The idea for the mobile Indigenous Library came to Ramos as a result of his work in home hospice care, as he helped patients pass on in the comfort of their own homes.

“People know they have Native American ancestry,” explains Luis Ramos, founder of the Mobile Indigenous Library.
“People know they have Native American ancestry,” explains Luis Ramos, founder of the Mobile Indigenous Library.

“It’s a very spiritual experience,” he explained.

It is an effort he feels is critical to keeping a collective history alive.

“I always try to collect stories on their family. A lot of them can’t pass it down. Someone will die and they take all of their stories with them,” he said, referencing those that are often without family or friends nearby.

In the homes of his patients, many of whom are Latino, religious and spiritual paraphernalia are brought to the forefront.

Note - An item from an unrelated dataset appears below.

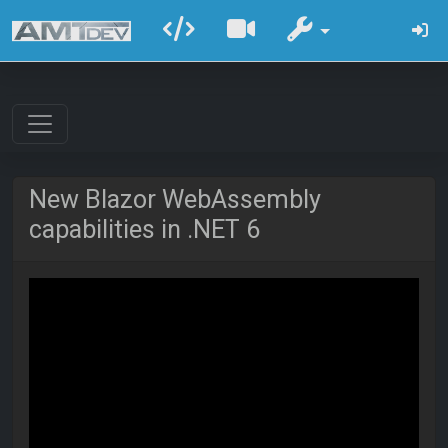
New Blazor WebAssembly
capabilities in .NET 6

“Let me tell you something, there’s always a certain person (in each family) who will honor the Native American ways with a statue. When I go to houses and see a statue, I’m not leaving until I get some information,” said Ramos with a laugh. “It’s a thrill when people start sharing their stories.”

Ramos says that he has found that when people reconnect to their roots at the library, they also reconnect with nature.

“People tell me how they can’t get any fresh fruit in the city, that back home they could reach out their window and get a mango,” he said. “People want to get connected; there is a yearning.”

He sees such connections at the Inwood farmers’ market, where he often sets up the Library on Saturdays.

Ramos recently received a grant from the Citizen’s Committee for New York City to add children’s books and more books on indigenous women to the Library, He eventually wants to obtain a space that will serve as a library and a cultural center, and has started an Indiegogo campaign to that effect.

“This is what people want.”

The next appearance of the Indigenous Library will be at Inwood Hill Park on Thurs., Aug. 8th at 6:30 p.m. The event will mark the arrival of 200 indigenous rowers and friends at the park after a 13-day journey paddling along the Hudson River from Albany to bring light to the 400-year-old Two Row Wampum Treaty between the Haudenosaunee (Iroquois) Nations and Dutch settlers. The treaty was not honored, said Ramos, because of the environmental degradation that has followed the colonization of Manhattan by the Europeans. The Treaty was first forged at the site of Shorakapok Rock in Inwood Hill Park. The rowers’ arrival will be celebrated with a poetry and spoken word event.